- 2005 edition, 208 pages
- Published by Hodder Moa Beckett
- Softcover, Format A
- Very good condition, minor cover wear and curling. Name written on free front end paper.
Colour photograph illustrated. List of Paddy's Appointments included. Foreword by Sir Clive Woodward.
When Paddy O'Brien turned in a disastrous refereeing performance at Toulouse during the 1999 Rugby World Cup, his career was at a crossroads. Many sportsmen would never have rebounded from such a setback. But Paddy resolved to rebuild his career and to become a better referee than ever. How he achieved that, to win recognition within four years as one of the top two referees in the world, makes this a truly enthralling, inspirational sporting biography.
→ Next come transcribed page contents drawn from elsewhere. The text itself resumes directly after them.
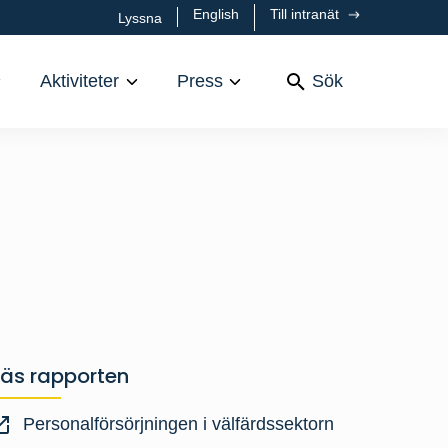
English
Till intranät
Lyssna
Aktiviteter
Press
Sök
Läs rapporten
Personalförsörjningen i välfärdssektorn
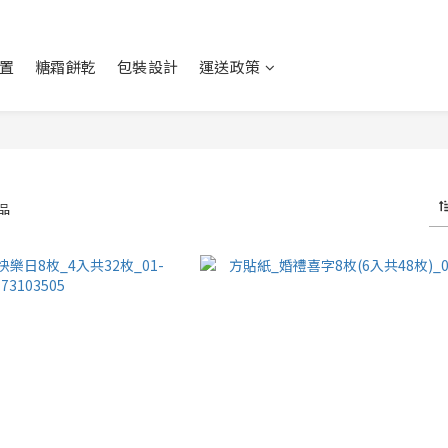
置
糖霜餅乾
包裝設計
運送政策
商品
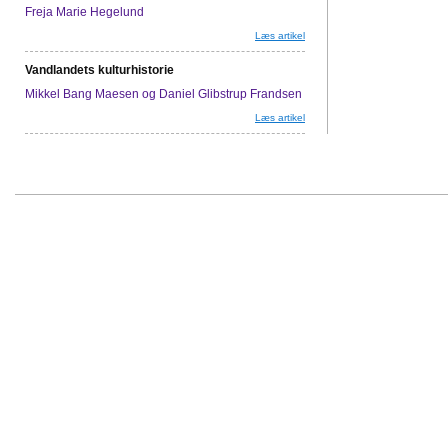
Freja Marie Hegelund
Læs artikel
Vandlandets kulturhistorie
Mikkel Bang Maesen og Daniel Glibstrup Frandsen
Læs artikel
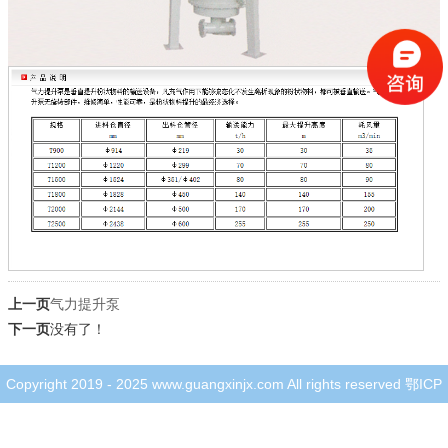
上一页
气力提升泵
下一页
没有了！
Copyright 2019 - 2025 www.guangxinjx.com All rights reserved
鄂ICP
备19012571号-1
Paddy is a remarkable individual. As a detective he helped solve murder cases, as a sportsman he set a New Zealand record, as a referee he's been on the test rugby scene longer than any All Black.
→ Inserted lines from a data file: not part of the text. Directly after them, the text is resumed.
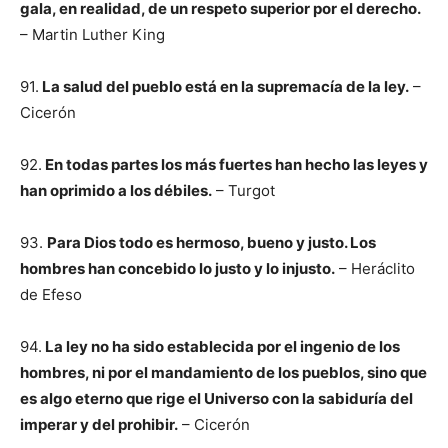
gala, en realidad, de un respeto superior por el derecho.
– Martin Luther King
91.
La salud del pueblo está en la supremacía de la ley.
–
Cicerón
92.
En todas partes los más fuertes han hecho las leyes y
han oprimido a los débiles.
– Turgot
93.
Para Dios todo es hermoso, bueno y justo. Los
hombres han concebido lo justo y lo injusto.
– Heráclito
de Efeso
94.
La ley no ha sido establecida por el ingenio de los
hombres, ni por el mandamiento de los pueblos, sino que
es algo eterno que rige el Universo con la sabiduría del
imperar y del prohibir.
– Cicerón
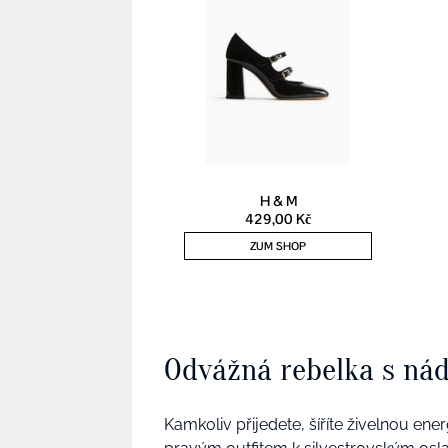
Odvážná rebelka s ná
Kamkoliv přijedete, šíříte živelnou ene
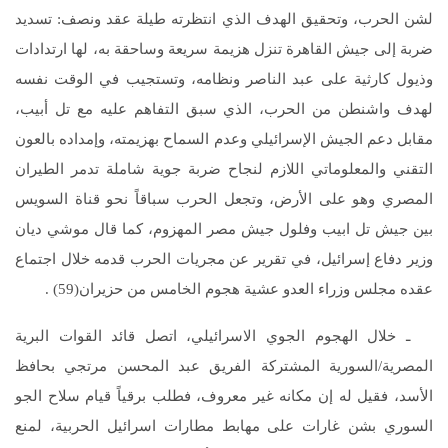
لشن الحرب، وتحقيق الهدف الذي انتظرته طيلة عقد ونصف: تسديد
ضربة إلى جيش القاهرة تنزل هزيمة سريعة وساحقة به، لها ارتدادات
وذيول كارثية على عبد الناصر ونظامه، وتستجيب في الوقت نفسه
لهدف واشنطن من الحرب، الذي سبق التفاهم عليه مع تل أبيب،
مقابل دعم الجيش الإسرائيلي وعدم السماح بهزيمته، وإمداده بالعون
التقني والمعلوماتي اللازم لنجاح ضربة جوية شاملة تدمر الطيران
المصري وهو على الأرض، وتجعل الحرب سباقاً نحو قناة السويس
بين جيش تل ابيب وفلول جيش مصر المهزوم، كما قال موشي ديان
وزير دفاع إسرائيل، في تقرير عن مجريات الحرب قدمه خلال اجتماع
عقده مجلس وزراء العدو عشية هجوم الخامس من حزيران(59) .
ـ خلال الهجوم الجوي الاسرائيلي، اتصل قائد القوات البرية
المصرية/السورية المشتركة الفريق عبد المحسن مرتجي بحافظ
الأسد، فقيل له إن مكانه غير معروف، فطلب برقياً قيام سلاح الجو
السوري بشن غارات على مهابط مطارات اسرائيل الحربية، لمنع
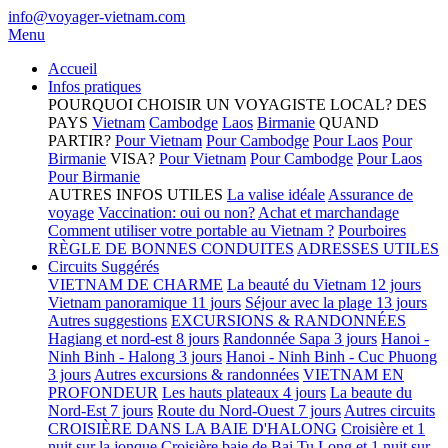
info@voyager-vietnam.com
Menu
Accueil
Infos pratiques
POURQUOI CHOISIR UN VOYAGISTE LOCAL?
DES
PAYS
Vietnam
Cambodge
Laos
Birmanie
QUAND
PARTIR?
Pour Vietnam
Pour Cambodge
Pour Laos
Pour
Birmanie
VISA?
Pour Vietnam
Pour Cambodge
Pour Laos
Pour Birmanie
AUTRES INFOS UTILES
La valise idéale
Assurance de
voyage
Vaccination: oui ou non?
Achat et marchandage
Comment utiliser votre portable au Vietnam ?
Pourboires
RÈGLE DE BONNES CONDUITES
ADRESSES UTILES
Circuits Suggérés
VIETNAM DE CHARME
La beauté du Vietnam 12 jours
Vietnam panoramique 11 jours
Séjour avec la plage 13 jours
Autres suggestions
EXCURSIONS & RANDONNÉES
Hagiang et nord-est 8 jours
Randonnée Sapa 3 jours
Hanoi -
Ninh Binh - Halong 3 jours
Hanoi - Ninh Binh - Cuc Phuong
3 jours
Autres excursions & randonnées
VIETNAM EN
PROFONDEUR
Les hauts plateaux 4 jours
La beaute du
Nord-Est 7 jours
Route du Nord-Ouest 7 jours
Autres circuits
CROISIÈRE DANS LA BAIE D'HALONG
Croisière et 1
nuit sur la jonque
Croisière baie de Bai Tu Long et 1 nuit sur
Thanks to Paddy's amazing recall of events and conversations, the book is chock full of amusing and insightful anedotes. He's been privy to the gamemanship and classic throwaway lines of players like Sean Fitzpatrick and referees like Derek Bevan and Didier Mene. And he reveals how he got even with John Eales after the Queensland captain had thrown him in a fountain in South Africa.
He has known family tragedy and as a policeman he had to hunt down a killer after a colleague was brutually beaten to death.
He rounds out one of the most enlightening and entertaining sports biographies ever published with his diary on the 2003 World Cup.